Before:   Stein, J.P., McCarthy, Egan Jr., Lynch and Clark, JJ.

                               __________

     Lowell R. Siegel, Altamont, for appellant-respondent.

     Cynthia Feathers, Glens Falls, for respondent-appellant.

     Alexandra Verrigni, Rexford, attorney for the children

                               __________

Lynch, J.

      Cross appeals from a judgment of the Supreme Court (Powers,
J.), entered September 17, 2013 in Schenectady County, ordering,
among other things, equitable distribution of the parties'
marital property, upon a decision of the court.

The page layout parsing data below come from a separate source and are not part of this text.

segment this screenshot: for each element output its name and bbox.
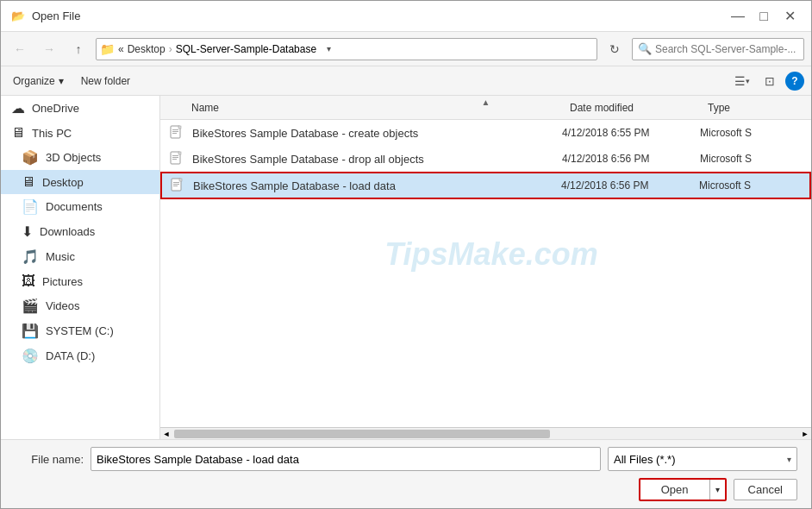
help-button[interactable]: ? [785,72,804,91]
svg-rect-6 [172,155,178,156]
file-date-3: 4/12/2018 6:56 PM [561,179,699,192]
watermark: TipsMake.com [384,236,597,273]
sort-arrow-icon: ▲ [480,96,492,109]
main-content: ☁ OneDrive 🖥 This PC 📦 3D Objects 🖥 Desk… [1,96,811,439]
sidebar-item-3d-objects[interactable]: 📦 3D Objects [1,145,159,170]
search-box[interactable]: 🔍 [632,38,804,60]
address-bar[interactable]: 📁 « Desktop › SQL-Server-Sample-Database… [96,38,597,60]
svg-rect-4 [178,126,181,129]
filename-input[interactable] [91,447,601,471]
sidebar-item-label-pictures: Pictures [42,275,83,288]
forward-button[interactable]: → [37,37,61,61]
file-row-2[interactable]: BikeStores Sample Database - drop all ob… [160,146,811,172]
downloads-icon: ⬇ [22,223,33,240]
address-sep1: › [169,43,172,55]
new-folder-label: New folder [81,75,130,87]
view-icon: ☰ [734,74,746,88]
file-list-header: ▲ Name Date modified Type [160,96,811,120]
address-crumb2: SQL-Server-Sample-Database [176,43,316,55]
sidebar-item-data-d[interactable]: 💿 DATA (D:) [1,343,159,368]
svg-rect-7 [172,157,178,158]
minimize-button[interactable]: — [727,5,749,28]
sidebar-item-downloads[interactable]: ⬇ Downloads [1,219,159,244]
maximize-button[interactable]: □ [753,5,775,28]
sidebar-item-label-onedrive: OneDrive [32,102,79,115]
onedrive-icon: ☁ [11,100,25,116]
dialog-icon: 📂 [11,9,25,23]
svg-rect-1 [172,129,178,130]
new-folder-button[interactable]: New folder [76,73,135,89]
scroll-left-button[interactable]: ◄ [160,428,172,439]
file-row-1[interactable]: BikeStores Sample Database - create obje… [160,120,811,146]
search-icon: 🔍 [638,42,652,55]
help-icon: ? [791,75,797,87]
search-input[interactable] [655,43,798,55]
filetype-dropdown-arrow-icon: ▾ [787,455,791,464]
filename-row: File name: All Files (*.*) ▾ [15,447,797,471]
3d-objects-icon: 📦 [22,149,39,166]
desktop-icon: 🖥 [22,174,35,190]
file-date-2: 4/12/2018 6:56 PM [562,153,700,165]
sidebar-item-system-c[interactable]: 💾 SYSTEM (C:) [1,318,159,343]
back-button[interactable]: ← [8,37,32,61]
videos-icon: 🎬 [22,298,39,314]
window-controls: — □ ✕ [727,5,801,28]
file-list-body: TipsMake.com BikeStores Sample Database … [160,120,811,427]
filetype-dropdown[interactable]: All Files (*.*) ▾ [608,447,797,471]
file-type-1: Microsoft S [700,127,803,139]
sidebar-item-videos[interactable]: 🎬 Videos [1,293,159,318]
svg-rect-8 [172,159,177,160]
file-icon-1 [168,124,185,141]
address-folder-icon: 📁 [100,42,115,56]
scrollbar-track[interactable] [172,428,799,439]
address-dropdown-button[interactable]: ▾ [320,39,337,60]
file-name-3: BikeStores Sample Database - load data [193,179,561,192]
col-header-name[interactable]: Name [167,102,563,114]
svg-rect-11 [173,182,179,183]
sidebar-item-label-system-c: SYSTEM (C:) [46,324,114,337]
scrollbar-thumb[interactable] [174,430,550,438]
title-bar: 📂 Open File — □ ✕ [1,1,811,32]
horizontal-scrollbar[interactable]: ◄ ► [160,427,811,439]
open-dropdown-button[interactable]: ▾ [710,480,725,500]
sidebar-item-music[interactable]: 🎵 Music [1,244,159,269]
open-button-group: Open ▾ [639,478,727,501]
filename-label: File name: [15,453,84,466]
col-header-type[interactable]: Type [701,102,804,114]
open-dropdown-arrow-icon: ▾ [715,485,720,494]
close-button[interactable]: ✕ [778,5,801,28]
open-file-dialog: 📂 Open File — □ ✕ ← → ↑ 📁 « Desktop › SQ… [0,0,812,509]
organize-button[interactable]: Organize ▾ [8,73,69,89]
svg-rect-2 [172,131,178,132]
refresh-button[interactable]: ↻ [603,38,627,60]
pane-button[interactable]: ⊡ [758,70,782,92]
svg-rect-9 [178,152,181,154]
organize-arrow-icon: ▾ [59,75,64,87]
dialog-title: Open File [32,9,727,22]
address-crumb-desktop: « [118,43,124,55]
col-header-date[interactable]: Date modified [563,102,701,114]
bottom-bar: File name: All Files (*.*) ▾ Open ▾ Canc… [1,439,811,508]
sidebar-item-documents[interactable]: 📄 Documents [1,194,159,219]
cancel-button[interactable]: Cancel [734,479,797,500]
sidebar-item-label-music: Music [46,250,75,263]
open-button[interactable]: Open [640,480,710,500]
file-row-3[interactable]: BikeStores Sample Database - load data 4… [160,172,811,199]
up-button[interactable]: ↑ [66,37,91,61]
view-arrow-icon: ▾ [746,77,750,85]
scroll-right-button[interactable]: ► [799,428,811,439]
sidebar-item-onedrive[interactable]: ☁ OneDrive [1,96,159,121]
bottom-actions: Open ▾ Cancel [15,478,797,501]
navigation-toolbar: ← → ↑ 📁 « Desktop › SQL-Server-Sample-Da… [1,32,811,66]
file-type-3: Microsoft S [699,179,803,192]
this-pc-icon: 🖥 [11,125,25,141]
sidebar-item-this-pc[interactable]: 🖥 This PC [1,121,159,145]
action-bar-right: ☰ ▾ ⊡ ? [730,70,804,92]
view-toggle-button[interactable]: ☰ ▾ [730,70,754,92]
svg-rect-13 [173,185,178,186]
sidebar-item-desktop[interactable]: 🖥 Desktop [1,170,159,194]
file-icon-3 [169,177,186,194]
sidebar-item-label-this-pc: This PC [32,127,72,140]
file-name-1: BikeStores Sample Database - create obje… [192,127,562,140]
sidebar-item-pictures[interactable]: 🖼 Pictures [1,269,159,293]
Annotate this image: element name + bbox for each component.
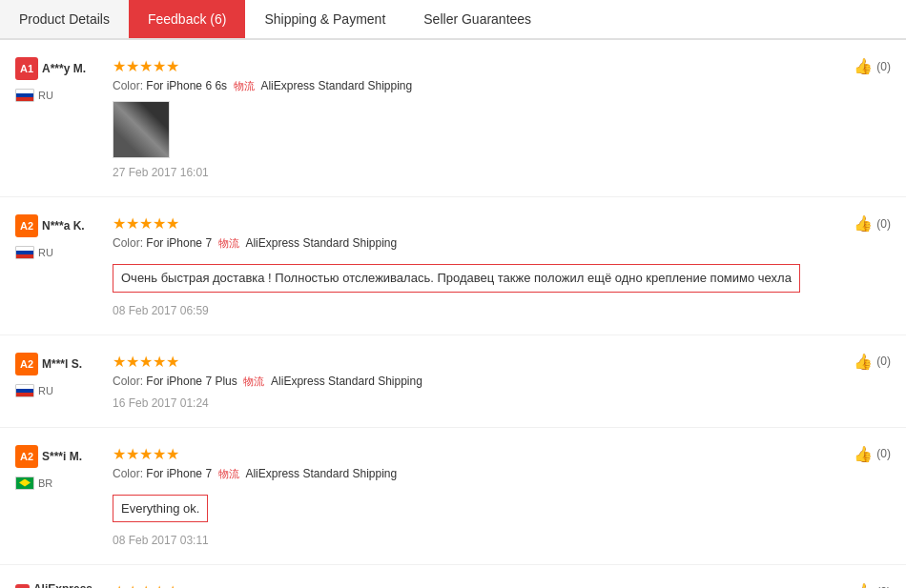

      The parties were married in September 1994 and have a
daughter (born in 1995) and a son (born in 1998). Shortly after
defendant (hereinafter the wife) left the marital residence in
April 2008, plaintiff (hereinafter the husband) commenced this
divorce action. In the ensuing litigation, Supreme Court
initially awarded the parties joint legal custody of the
children, with the husband maintaining primary physical custody.
                              -2-                516889

The court also ordered the children and the wife to engage in
therapeutic counseling, directing both parties to cooperate in
the process. Following an extended bench trial that commenced in
August 2010 and concluded in April 2011, Supreme Court issued an
order in September 2012 which, as pertinent here, granted the
parties a divorce on mutual grounds of cruel and inhuman
treatment, classified and ordered the equitable distribution of
the parties' marital property, granted the husband sole legal and
physical custody of the children without any award of visitation
to the wife, retroactively suspended the wife's obligation to pay
child support, directed that certain child support payments be
returned to the wife, and directed the husband to pay the wife
limited costs. A judgment of divorce was entered in September
2013 and both parties have appealed.1

      The wife maintains that Supreme Court erred in awarding the
husband two bank accounts he opened jointly, one with his
daughter and the other with his son, both in the principal sum of
$100,000. "[W]hile the method of equitable distribution of
marital property is properly a matter within the trial court's
discretion, the initial determination of whether a particular
asset is marital or separate property is a question of law"
(DeJesus v DeJesus, 90 NY2d 643, 647 [1997]; see Owens v Owens,
107 AD3d 1171, 1173 [2013]; Armstrong v Armstrong, 72 AD3d 1409,
1415 [2010]). Supreme Court determined that the husband funded
each account, at least in part, with $187,000 in funds received
and/or inherited from his aunt. The bank records, however, do
not sustain the court's findings as to the daughter's account.
The parties' joint SEFCU checking account statements show that
$100,000 was withdrawn on December 21, 2005 by transfer number
1930. Notably, the husband acknowledged this account was used as
the parties' primary checking account. That same day, $100,000
was deposited into a certificate of deposit in the name of the

    1
        Although the husband only appealed from the September
2012 order, rather than the judgment entered in September 2013,
since the order is not materially different from the judgment, we
deem the appeal to have been taken from the judgment (see CPLR
5520 [c]; Bukowski v Clarkson Univ., 86 AD3d 736, 737 n [2011],
affd 19 NY3d 353 [2012]).
                               -3-                516889

husband and his daughter by transfer number 1930. This match
verifies that marital funds were utilized to fund the joint
father/daughter account. Accordingly, we find that the wife's
distributive share should be increased by $50,000.2

      As for the joint account that the husband opened with his
son, the SEFCU statements show that, on December 21, 2005, the
husband withdrew $100,000 from an account titled in his name "as
settlor" by transfer number 1550. That same day, by transfer
number 1550, $100,000 was placed in a certificate of deposit in
the husband's name, jointly with his son. This match identifies
the settlor account as the source of funds for the joint account.
Separate property includes funds received by gift or inheritance
(see Domestic Relations Law § 236 [B] [1] [d] [1]). The husband
testified that he funded the settlor account entirely with cash
received and inherited from his aunt, which he initially stored
in a security box at home. Notably, the wife does not dispute
the fact that the husband placed funds received from his aunt in
a security box, but maintains that since she had a key, the funds
were transformed into marital property. This contention is not
convincing. On the record presented, we decline to disturb
Supreme Court's classification of this joint account as the
husband's separate property.3 The record also supports Supreme
Court's classification of various savings bonds as the husband's
separate property, purchased with funds received from his aunt.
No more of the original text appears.